If this ends up being the case, we still think this sheds light on the ambiguities of what is meant by search brought up in the original Searching for Search post.
The most interesting outcome, research-wise, is that the model has not only learned heuristics but also acquired the ability to perform search. If we can both demonstrate and mechanistically explain this effect, it would have implications for how the behavior of LLMs can be controlled in more powerful systems.
Finally, understanding the retargetability and misgeneralization of the model's search capabilities is crucial for evaluating its performance and practical applicability. By measuring these aspects, we can better understand the model's limitations and identify areas for further improvement, thereby refining the Maze-Transformer's ability to tackle not only maze-solving tasks but also other search-based challenges in various domains.
This project was cultivated in AISC8. Our team is made up of: Michael Ivanitskiy (Project Lead), Alex Spies, Dan Valentine, Rusheb Shah, Can Rager, Lucia Quirke, Chris Mathwin, Guillaume Corlouer, and Tilman Räuker. Our source repo for datset generation, model training, and model evaluation is public. For access to our slack or our (for now) private experiments repo, please email miv@knc.ai!
We would also like to extend our thanks to janus for spearheading the idea of "searching for search".
We encourage readers to predict what we might find as an exercise in training your intuitions (inspired by Alex Turner's post)
It's worth noting that this search could occur within a compressed or restricted space.
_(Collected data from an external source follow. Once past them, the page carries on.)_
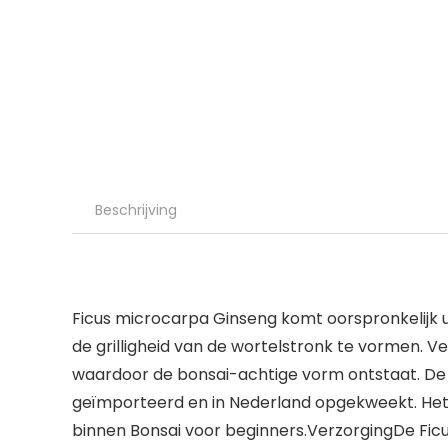
Beschrijving
Ficus microcarpa Ginseng komt oorspronkelijk ui
de grilligheid van de wortelstronk te vormen. V
waardoor de bonsai-achtige vorm ontstaat. De 
geïmporteerd en in Nederland opgekweekt. Het 
binnen Bonsai voor beginners.VerzorgingDe Ficus 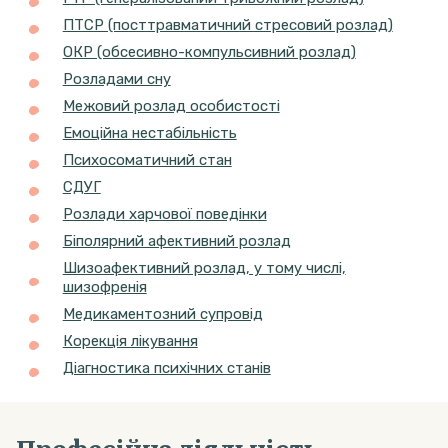
ПТСР (посттравматичний стресовий розлад)
ОКР (обсесивно-компульсивний розлад)
Розладами сну
Межовий розлад особистості
Емоційна нестабільність
Психосоматичний стан
CДУГ
Розлади харчової поведінки
Біполярний афективний розлад
Шизоафективний розлад, у тому числі,
шизофренія
Медикаментозний супровід
Корекція лікування
Діагностика психічних станів
Професійна діяльність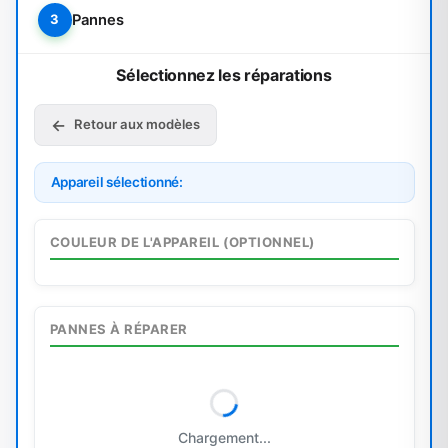
Nokia
One Plus
Chargement...
Oppo
Redmi
Total:
0.00 € HT
Samsung
Xiaomi
Veuillez sélectionner au moins une panne
à réparer
Ajouter au panier
Αutre Marque
ΡC Portable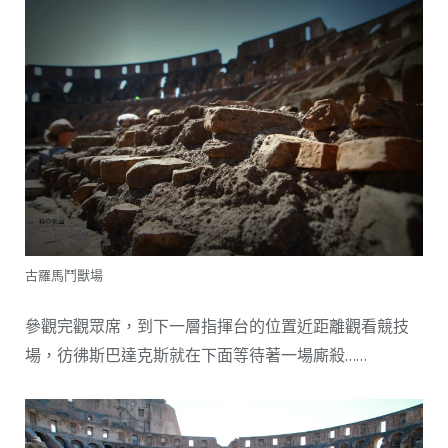
古羅馬鬥獸場
參觀完觀眾席，到下一層指揮台的位置近距離觀看競技
場，彷彿斯巴達克斯就在下面等待著一場廝殺……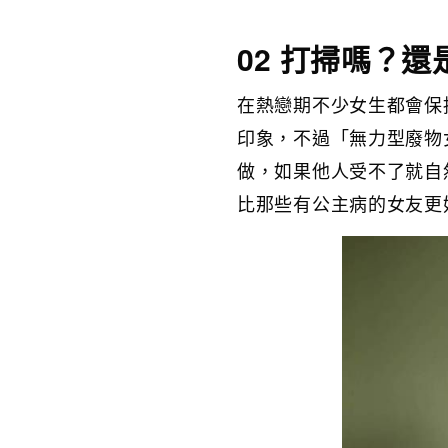
02 打掃嗎？
在熱戀期不少女生都會保
印象，不過「無力型廢物
做，如果他人受不了就自
比那些有公主病的女友更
For instance, instead of executing a conventional search algorithm such as BFS or DFS at the granularity of input features, a model may plan and evaluate with compressed representations (see related discussion)
We rephrased this paragraph for clarity. Thanks to Alex Turner for pointing this out.
Heuristics that leverage repeated substructure are to be expected, but it is not clear at what point a heuristic should be considered a "bad" result of overfitting; clearly, memorizing entire training examples is "bad" as that behavior doesn't generalize at all, but this is ultimately still a heuristic.